El politólogo francés Bernard Manin, fue el primer autor en introducir el concepto de “democracia de audiencia”. Esta expresión servía para definir los sistemas políticos democráticos y su relación creciente con las audiencias televisivas y mediáticas. Según Manin cada vez hay menos capacidad de debate sobre propuestas, y cada vez más importancia de la capacidad de estar presentes en medios (y de colocar mensajes, si es posible). Así, la política sería sustituida, crecientemente, por la comunicación política y por la imagen —la del líder— que es el único capaz de retener a un votante cada vez más infiel que ya no se siente interpelado por la afinidad ideológica.

La segunda consideración es que vivimos en una sociedad de comunicación litúrgica. Las formas son fondo. Y sí tienen interés informativo (y político) los nombres de los honorables amigos y amigas del Molt Honorable. Es evidente. Los invitados (y quién invita y con quién se comparte) se convierten, en la sociedad de la interpretación, primero en lista, quizás en círculo, y luego en grupo. Las habilidades culinarias o interpretativas de las personas que asistieron no es lo relevante, aunque sí tiene algo de curiosidad insaciable. Su evidencia coral, más allá del desafino o entonación de sus voces, sí que puede ser significativa. Seguramente, por la tendencia casi enfermiza a la trascendencia semiótica, algunos de los protagonistas de esta cita veraniega han tenido que dar explicaciones y justificaciones. Incluso han llegado a renegar, con preocupación, de su exhibicionismo digital.

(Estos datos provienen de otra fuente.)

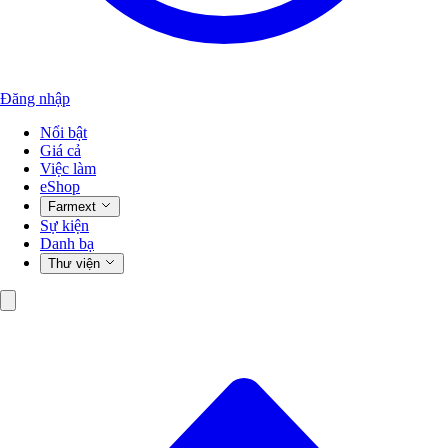
Đăng nhập
Nổi bật
Giá cả
Việc làm
eShop
Farmext
Sự kiện
Danh bạ
Thư viện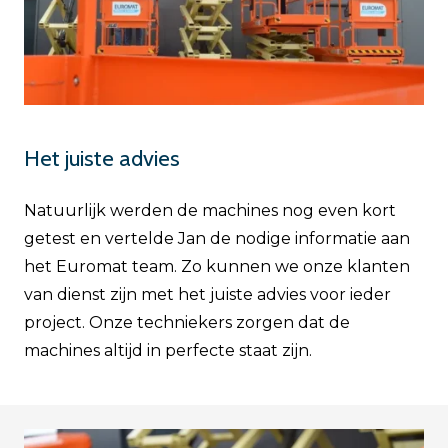
Het juiste advies
Natuurlijk werden de machines nog even kort
getest en vertelde Jan de nodige informatie aan
het Euromat team. Zo kunnen we onze klanten
van dienst zijn met het juiste advies voor ieder
project. Onze techniekers zorgen dat de
machines altijd in perfecte staat zijn.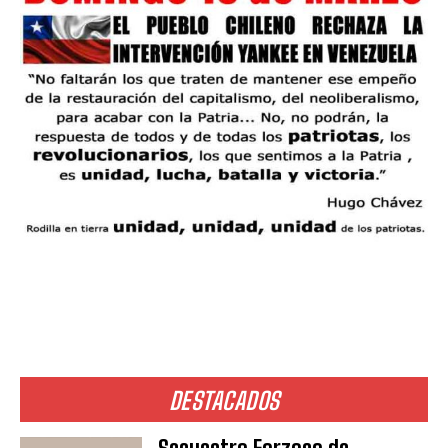
DESTACADOS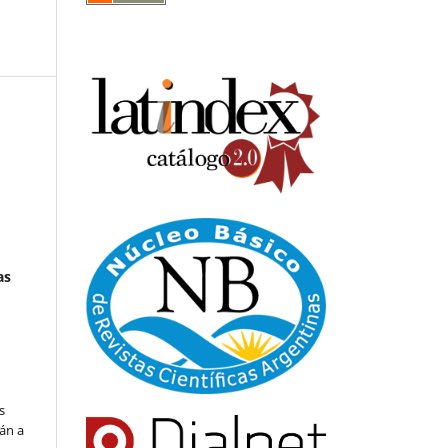
as
s
án a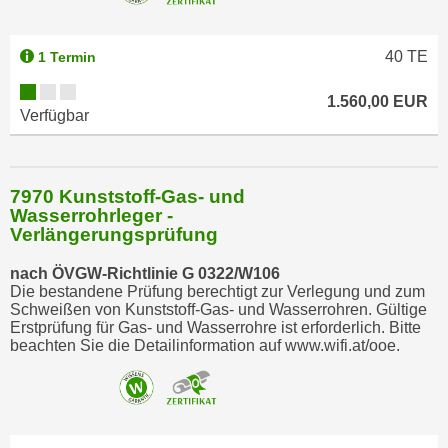
k
e
40
TE
1 Termin
n
S
1.560,00 EUR
i
Verfügbar
e
a
u
7970 Kunststoff-Gas- und
f
Wasserrohrleger -
"
Verlängerungsprüfung
A
nach ÖVGW-Richtlinie G 0322/W106
l
Die bestandene Prüfung berechtigt zur Verlegung und zum
l
Schweißen von Kunststoff-Gas- und Wasserrohren. Gültige
e
Erstprüfung für Gas- und Wasserrohre ist erforderlich. Bitte
beachten Sie die Detailinformation auf www.wifi.at/ooe.
a
k
z
e
p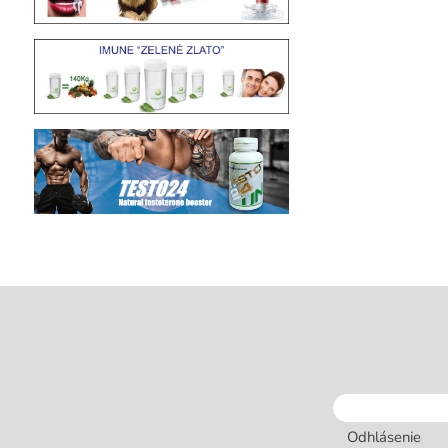
Odhlásenie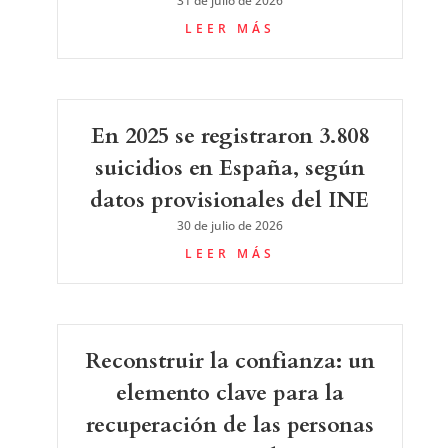
31 de julio de 2026
LEER MÁS
En 2025 se registraron 3.808
suicidios en España, según
datos provisionales del INE
30 de julio de 2026
LEER MÁS
Reconstruir la confianza: un
elemento clave para la
recuperación de las personas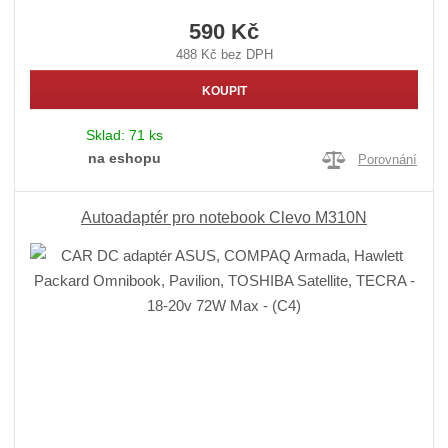
590 Kč
488 Kč bez DPH
KOUPIT
Sklad:
71 ks
na eshopu
Porovnání
Autoadaptér pro notebook Clevo M310N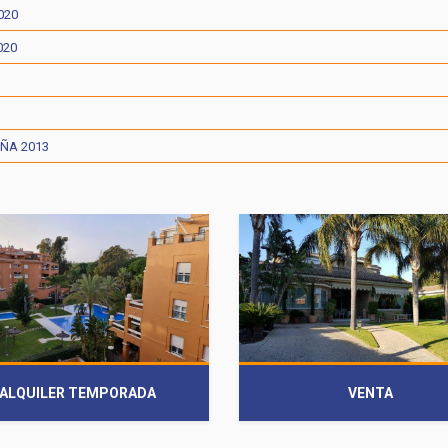
020
020
AÑA 2013
ALQUILER TEMPORADA
VENTA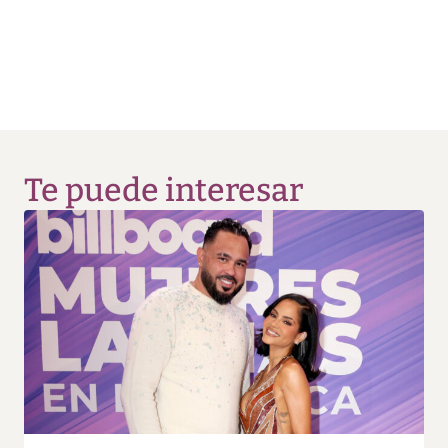
Te puede interesar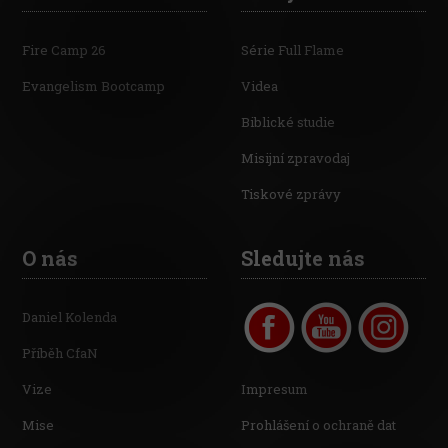
Fire Camp 26
Série Full Flame
Evangelism Bootcamp
Videa
Biblické studie
Misijní zpravodaj
Tiskové zprávy
O nás
Sledujte nás
Daniel Kolenda
Příběh CfaN
Vize
Impresum
Mise
Prohlášení o ochraně dat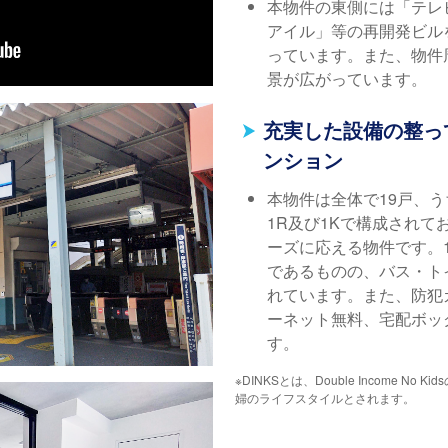
本物件の東側には「テレ
アイル」等の再開発ビル
っています。また、物件
景が広がっています。
充実した設備の整っ
ンション
本物件は全体で19戸、うち
1R及び1Kで構成されて
ーズに応える物件です。1
であるものの、バス・ト
れています。また、防犯
ーネット無料、宅配ボッ
す。
※DINKSとは、Double Income 
婦のライフスタイルとされます。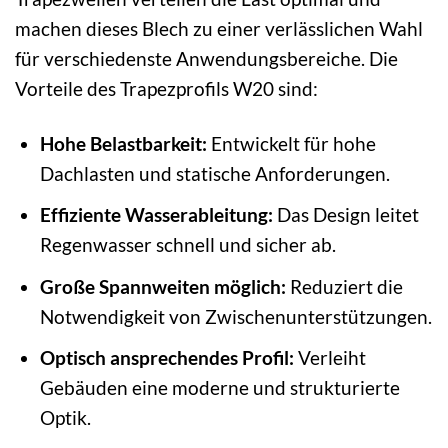
machen dieses Blech zu einer verlässlichen Wahl
für verschiedenste Anwendungsbereiche. Die
Vorteile des Trapezprofils W20 sind:
Hohe Belastbarkeit:
Entwickelt für hohe
Dachlasten und statische Anforderungen.
Effiziente Wasserableitung:
Das Design leitet
Regenwasser schnell und sicher ab.
Große Spannweiten möglich:
Reduziert die
Notwendigkeit von Zwischenunterstützungen.
Optisch ansprechendes Profil:
Verleiht
Gebäuden eine moderne und strukturierte
Optik.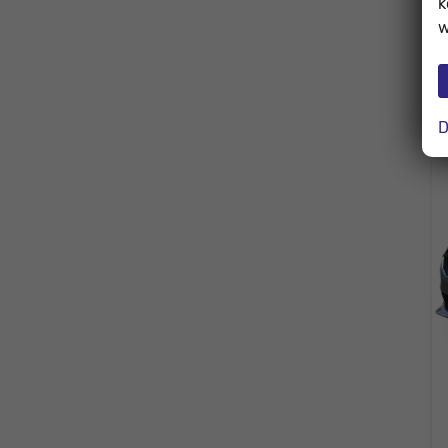
k
w
D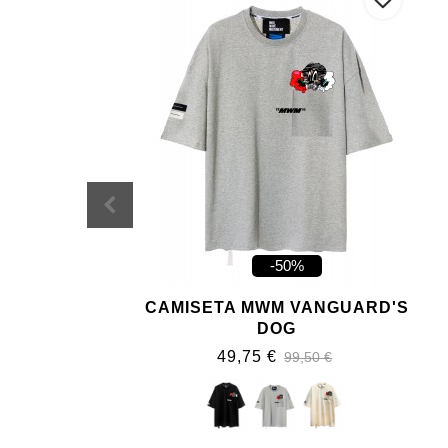
-50%
CAMISETA MWM VANGUARD'S
DOG
49,75 €
99,50 €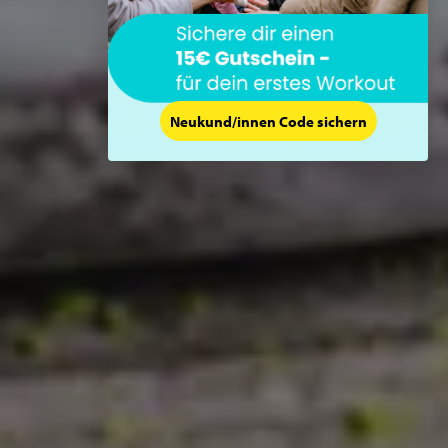
Neukund/innen Code sichern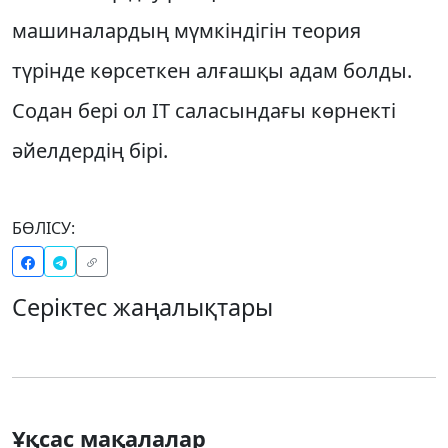
машиналардың мүмкіндігін теория
түрінде көрсеткен алғашқы адам болды.
Содан бері ол IT саласындағы көрнекті
әйелдердің бірі.
БӨЛІСУ:
Серіктес жаңалықтары
Ұқсас мақалалар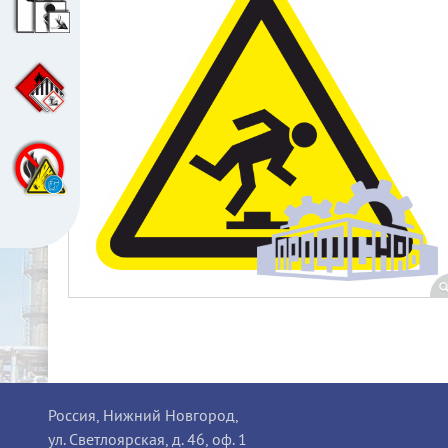
Россия, Нижний Новгород,
ул. Светлоярская, д. 46, оф. 1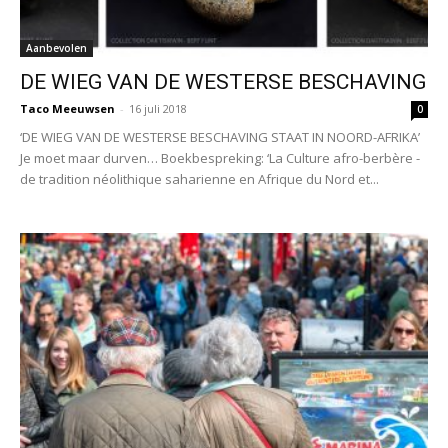
Aanbevolen
DE WIEG VAN DE WESTERSE BESCHAVING
Taco Meeuwsen
-
16 juli 2018
0
‘DE WIEG VAN DE WESTERSE BESCHAVING STAAT IN NOORD-AFRIKA’
Je moet maar durven… Boekbespreking: ‘La Culture afro-berbère -
de tradition néolithique saharienne en Afrique du Nord et...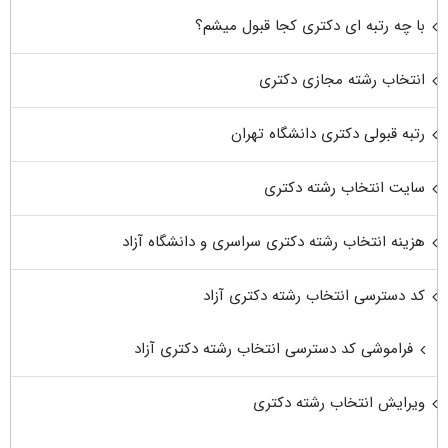
با چه رتبه ای دکتری کجا قبول میشم؟
انتخاب رشته مجازی دکتری
رتبه قبولی دکتری دانشگاه تهران
سایت انتخاب رشته دکتری
هزینه انتخاب رشته دکتری سراسری و دانشگاه آزاد
کد دسترسی انتخاب رشته دکتری آزاد
فراموشی کد دسترسی انتخاب رشته دکتری آزاد
ویرایش انتخاب رشته دکتری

Y esta es la tercera consideración. Las redes sociales se han convertido en una fuente de información directa e inmediata. Carles Puigdemont tiene un estilo presidencial menos rígido y pautado. Su naturalidad tiende a la espontaneidad, y a una cierta ruptura de clichés, arquetipos y modelos. Es un president decontracté. Conoce, como buen usuario de las redes, el potencial que tienen para crear comunicación de proximidad, conversación abierta e imagen humanizada. No me extraña que cantara y le guste Let it Be («Aunque puedan estar separados / aún hay una oportunidad de que lo entiendan / habrá una respuesta:/ déjalo estar»). No sé si Pilar Rahola se arrepiente de algo. Pero, quizá, Carles Puigdemont no tanto. Let it Be. Déjalo estar.